Major news outlets including CNN, NBC, and USA Today are advocating for a ban on AI training using their content from Common Crawl, highlighting concerns over copyright infringement and potential revenue loss. This move comes amid ongoing discussions within the industry regarding the practice of AI companies accessing publisher content without consent, prompting the News/Media Alliance to call for stricter enforcement of opt-out requests from publishers to protect their materials.
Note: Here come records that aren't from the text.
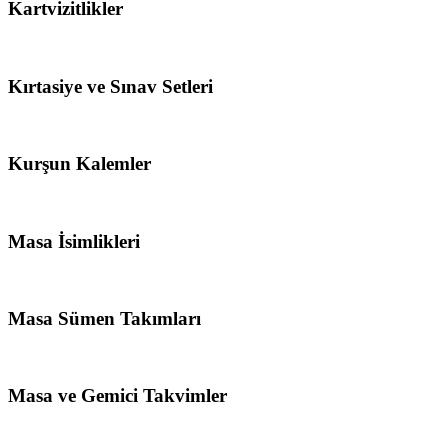
Kartvizitlikler
Kırtasiye ve Sınav Setleri
Kurşun Kalemler
Masa İsimlikleri
Masa Sümen Takımları
Masa ve Gemici Takvimler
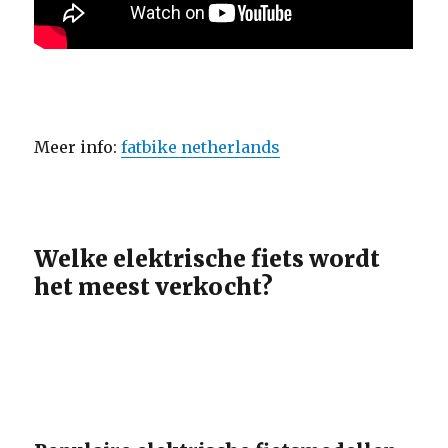
Meer info:
fatbike netherlands
Welke elektrische fiets wordt
het meest verkocht?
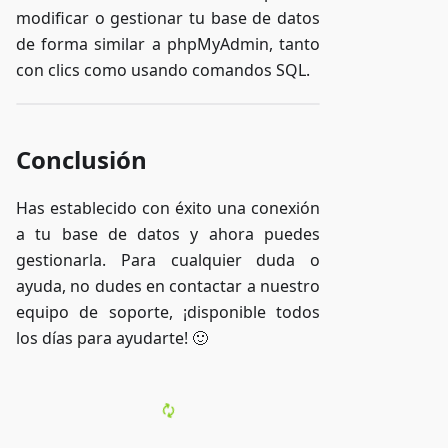
modificar o gestionar tu base de datos
de forma similar a phpMyAdmin, tanto
con clics como usando comandos SQL.
Conclusión
Has establecido con éxito una conexión
a tu base de datos y ahora puedes
gestionarla. Para cualquier duda o
ayuda, no dudes en contactar a nuestro
equipo de soporte, ¡disponible todos
los días para ayudarte! 🙂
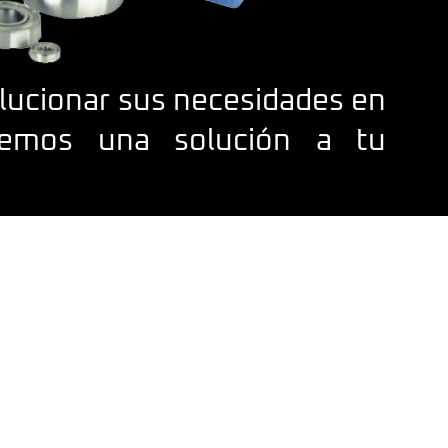
lucionar sus necesidades en
aremos una solución a tu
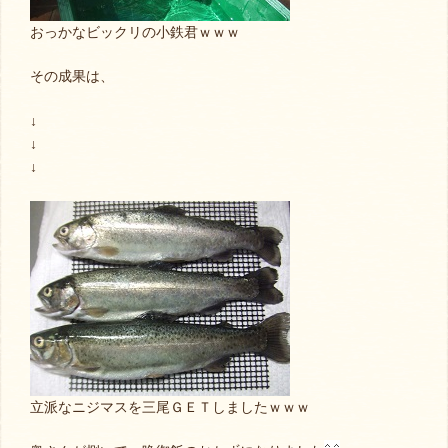
おっかなビックリの小鉄君ｗｗｗ
その成果は、
↓
↓
↓
立派なニジマスを三尾ＧＥＴしましたｗｗｗ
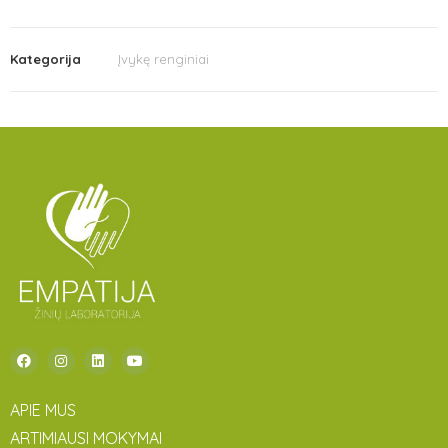
Kategorija
Įvykę renginiai
APIE MUS
ARTIMIAUSI MOKYMAI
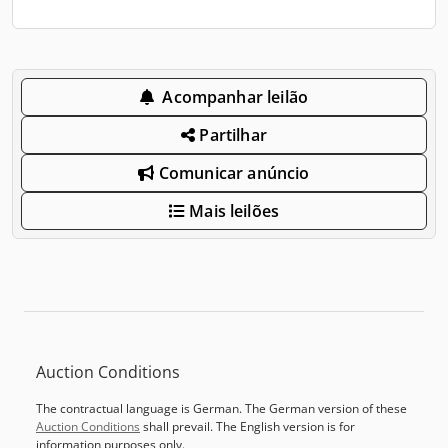
Acompanhar leilão
Partilhar
Comunicar anúncio
Mais leilões
Auction Conditions
The contractual language is German. The German version of these
Auction Conditions
shall prevail. The English version is for
information purposes only.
CNN: CNN is a leading American news media company and the flagship property of CNN Worldwide, a division of Warner Bros. Discovery, offering 24/7 cable news, digital platforms, and international coverage. It has recently achieved strong multiplatform performance early in 2026 amid ongoing industry shifts. In this news, CNN is one of the major outlets demanding that Common Crawl honor opt-out requests to prevent its content from being used in AI training due to copyright and revenue protections.
NBC: NBC News is the news division of the NBC broadcast network, operating under NBCUniversal News Group, providing breaking news, analysis, and content across television, digital, and streaming services. Recent leadership changes have emphasized focus on content innovation, culture, and fact-based reporting. NBC has joined other publishers in pushing back against Common Crawl archiving its content for unauthorized AI model training.
USA Today: USA Today is a prominent American daily newspaper and digital news provider under USA Today Co., delivering accessible reporting on national news, sports, entertainment, and lifestyle topics. It recently named a new top editor and pursued acquisitions of regional papers to address declining local journalism. USA Today is actively involved in efforts to block its content from Common Crawl to protect copyrights and preserve licensing opportunities.

AI Data Sourcing: Common Crawl operates as a key web archive that AI developers have used to access publisher content for training large language models.
Copyright Pushback: Major news organizations cite ongoing copyright infringement concerns from AI firms accessing archived content without permission.
Publisher Advocacy: The News/Media Alliance has formally urged Common Crawl to cease unauthorized scraping of news content and to enforce opt-out requests from publishers.